Source information
BEGIN

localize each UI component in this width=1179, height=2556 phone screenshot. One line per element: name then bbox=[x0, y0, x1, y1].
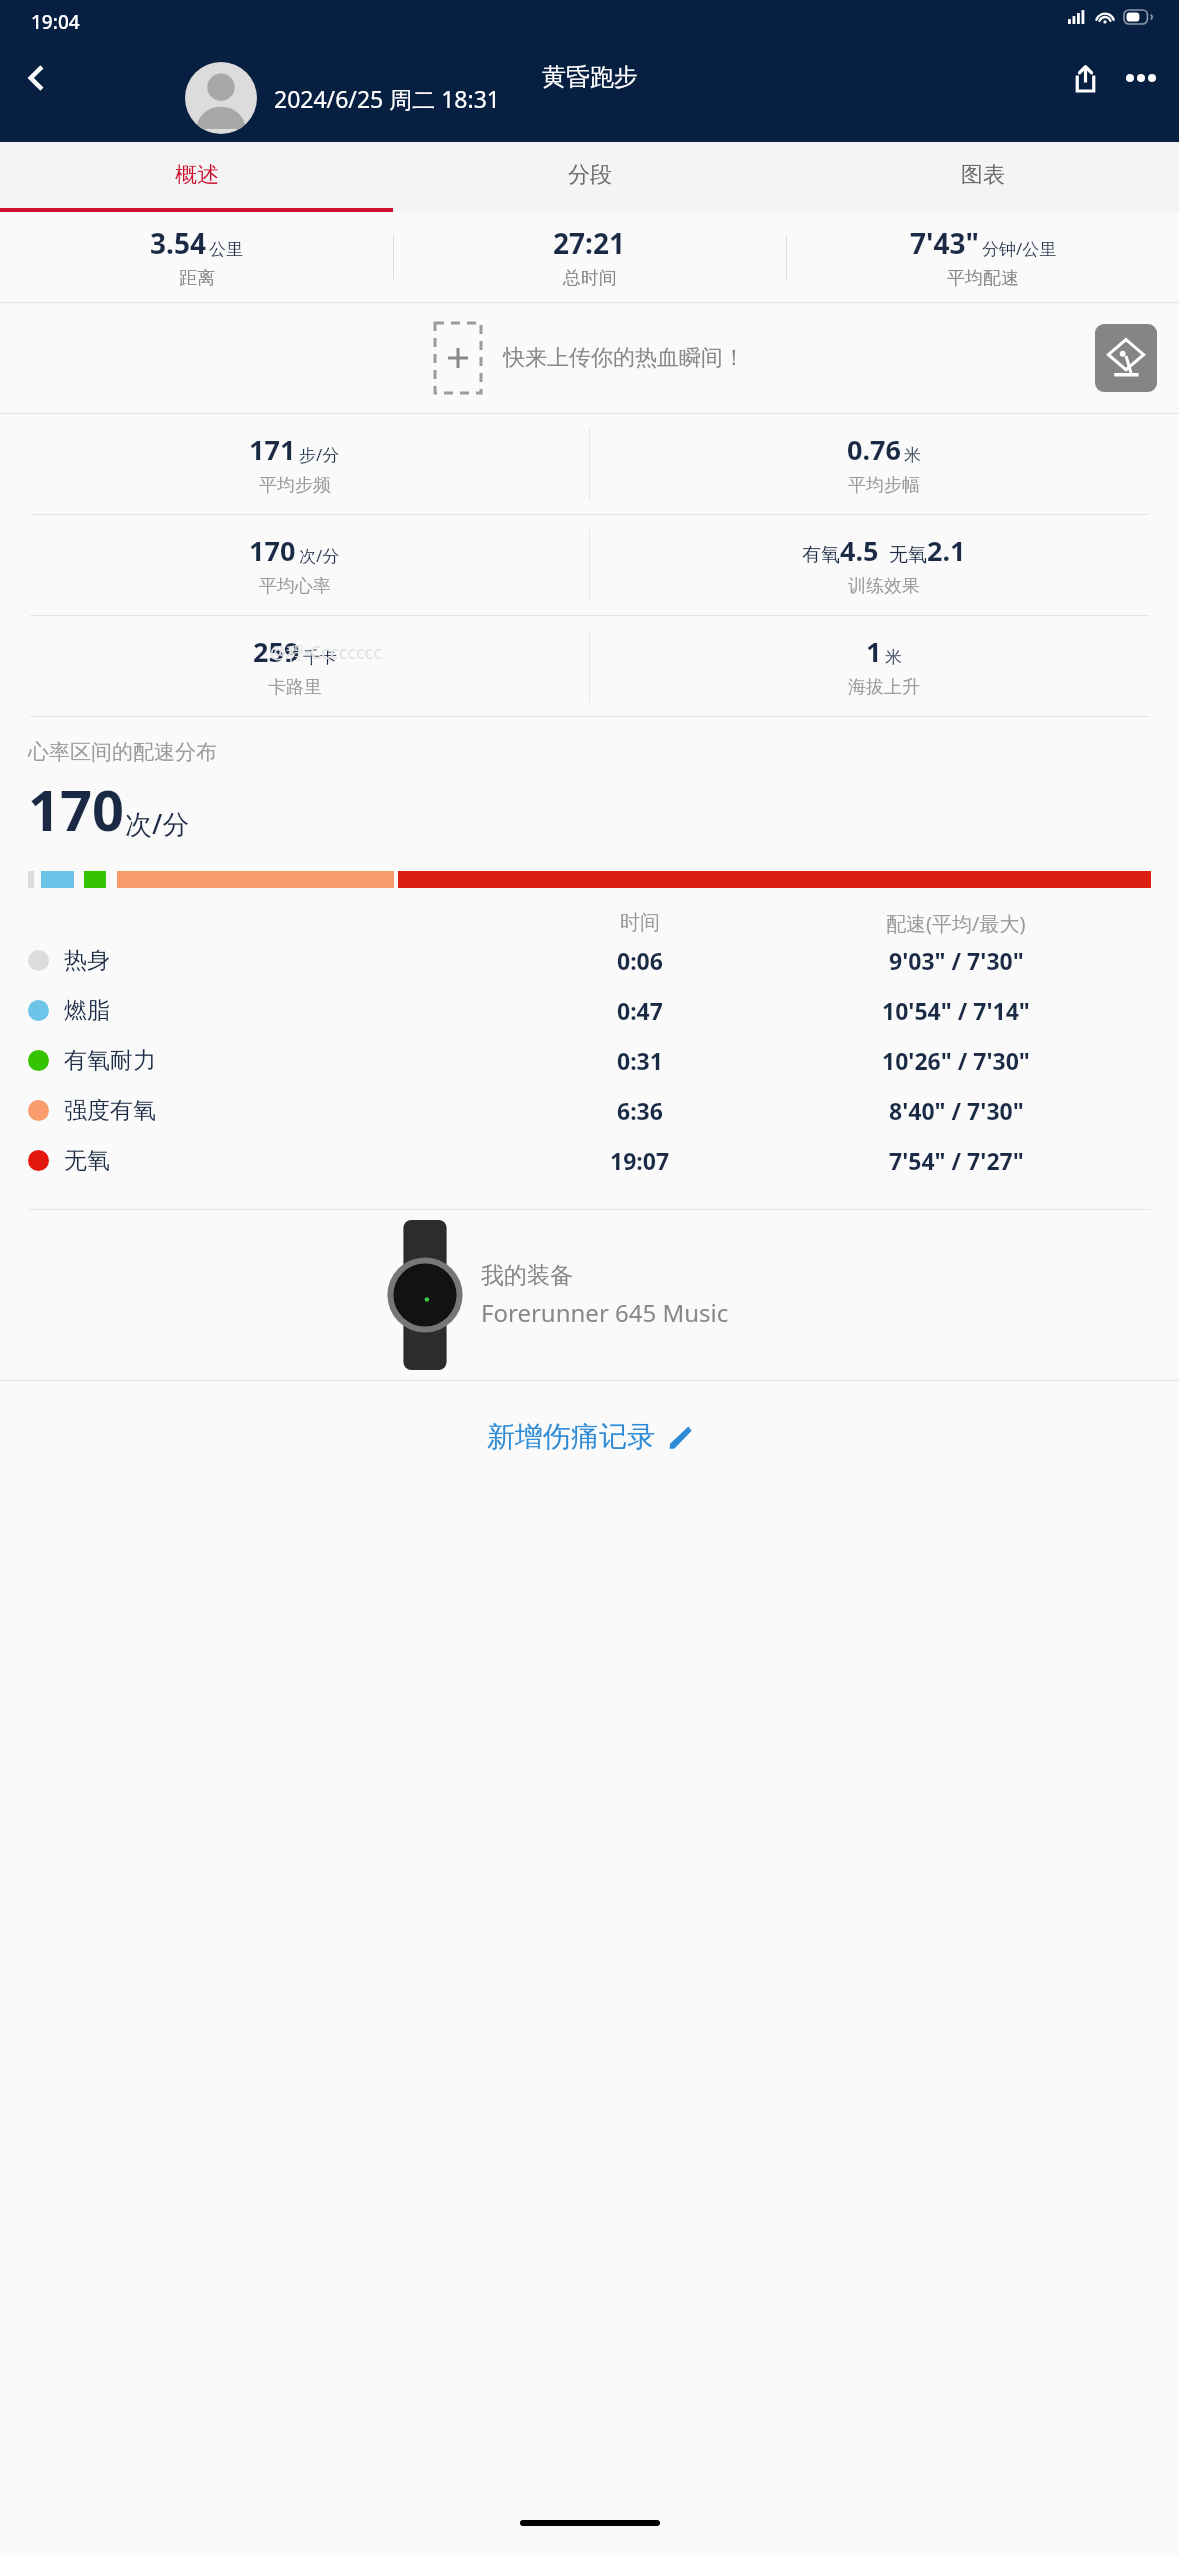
staticText: 2.1 bbox=[927, 532, 966, 569]
staticText: 0:06 bbox=[617, 945, 663, 976]
staticText: 米 bbox=[904, 445, 921, 466]
button[interactable]: 我的装备 bbox=[0, 1210, 1179, 1380]
button[interactable]: 0.76 bbox=[847, 414, 921, 514]
staticText: 公里 bbox=[209, 239, 243, 260]
button[interactable]: Back bbox=[8, 50, 64, 106]
staticText: 次/分 bbox=[299, 544, 340, 567]
staticText: 无氧 bbox=[889, 543, 927, 567]
staticText: 9'03" / 7'30" bbox=[889, 945, 1024, 976]
staticText: 0:31 bbox=[617, 1045, 663, 1076]
button[interactable]: 259 bbox=[253, 616, 337, 716]
staticText: 171 bbox=[249, 431, 296, 468]
staticText: 10'26" / 7'30" bbox=[882, 1045, 1030, 1076]
staticText: 有氧耐力 bbox=[64, 1046, 156, 1075]
staticText: 分钟/公里 bbox=[982, 237, 1057, 260]
staticText: 时间 bbox=[620, 910, 660, 935]
staticText: 总时间 bbox=[563, 267, 617, 290]
staticText: 1 bbox=[866, 633, 882, 670]
staticText: Forerunner 645 Music bbox=[481, 1296, 729, 1329]
staticText: 强度有氧 bbox=[64, 1096, 156, 1125]
staticText: 心率区间的配速分布 bbox=[28, 739, 217, 765]
button[interactable]: Medal bbox=[1095, 324, 1157, 392]
button[interactable]: 无氧 bbox=[0, 1145, 1179, 1195]
button[interactable]: 燃脂 bbox=[0, 995, 1179, 1045]
staticText: 0:47 bbox=[617, 995, 663, 1026]
staticText: 海拔上升 bbox=[848, 676, 920, 699]
button[interactable]: 有氧 bbox=[802, 515, 966, 615]
button[interactable]: Share bbox=[1057, 50, 1113, 106]
staticText: 图表 bbox=[961, 161, 1005, 189]
button[interactable]: 170 bbox=[249, 515, 340, 615]
staticText: 燃脂 bbox=[64, 996, 110, 1025]
staticText: 7'43" bbox=[910, 224, 979, 262]
staticText: 平均心率 bbox=[259, 575, 331, 598]
button[interactable]: 快来上传你的热血瞬间！ bbox=[435, 323, 745, 393]
staticText: 259 bbox=[253, 633, 300, 670]
staticText: @程-Cccccccc bbox=[270, 640, 382, 665]
button[interactable]: 171 bbox=[249, 414, 340, 514]
staticText: 平均配速 bbox=[947, 267, 1019, 290]
staticText: 平均步频 bbox=[259, 474, 331, 497]
staticText: 我的装备 bbox=[481, 1261, 573, 1290]
button[interactable]: 新增伤痛记录 bbox=[0, 1381, 1179, 1491]
staticText: 概述 bbox=[175, 161, 219, 189]
button[interactable]: 图表 bbox=[786, 142, 1179, 208]
button[interactable]: More options bbox=[1113, 50, 1169, 106]
staticText: 步/分 bbox=[299, 443, 340, 466]
staticText: 千卡 bbox=[303, 647, 337, 668]
staticText: 米 bbox=[885, 647, 902, 668]
staticText: 8'40" / 7'30" bbox=[889, 1095, 1024, 1126]
button[interactable]: 分段 bbox=[393, 142, 786, 208]
staticText: 4.5 bbox=[840, 532, 879, 569]
staticText: 配速(平均/最大) bbox=[886, 910, 1026, 937]
staticText: 0.76 bbox=[847, 431, 901, 468]
button[interactable]: 概述 bbox=[0, 142, 393, 208]
staticText: 分段 bbox=[568, 161, 612, 189]
staticText: 快来上传你的热血瞬间！ bbox=[503, 344, 745, 372]
button[interactable]: 1 bbox=[848, 616, 920, 716]
button[interactable]: 有氧耐力 bbox=[0, 1045, 1179, 1095]
staticText: 10'54" / 7'14" bbox=[882, 995, 1030, 1026]
staticText: 2024/6/25 周二 18:31 bbox=[274, 83, 500, 114]
staticText: 次/分 bbox=[125, 805, 190, 842]
button[interactable]: 热身 bbox=[0, 945, 1179, 995]
staticText: 黄昏跑步 bbox=[542, 62, 638, 92]
staticText: 3.54 bbox=[150, 224, 206, 262]
staticText: 27:21 bbox=[553, 224, 625, 262]
staticText: 新增伤痛记录 bbox=[487, 1419, 655, 1454]
staticText: 卡路里 bbox=[268, 676, 322, 699]
staticText: 170 bbox=[249, 532, 296, 569]
staticText: 热身 bbox=[64, 946, 110, 975]
staticText: 无氧 bbox=[64, 1146, 110, 1175]
staticText: 有氧 bbox=[802, 543, 840, 567]
staticText: 7'54" / 7'27" bbox=[889, 1145, 1024, 1176]
staticText: 19:07 bbox=[610, 1145, 670, 1176]
staticText: 19:04 bbox=[31, 9, 80, 35]
staticText: 距离 bbox=[179, 267, 215, 290]
staticText: 训练效果 bbox=[848, 575, 920, 598]
button[interactable]: 强度有氧 bbox=[0, 1095, 1179, 1145]
staticText: 平均步幅 bbox=[848, 474, 920, 497]
staticText: 6:36 bbox=[617, 1095, 663, 1126]
staticText: 170 bbox=[28, 771, 125, 847]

END

Exercise instructions
Find the string "新增伤痛记录" in the listing and copy every line in which it occurs.

Reply
button[interactable]: 新增伤痛记录 bbox=[0, 1381, 1179, 1491]
staticText: 新增伤痛记录 bbox=[487, 1419, 655, 1454]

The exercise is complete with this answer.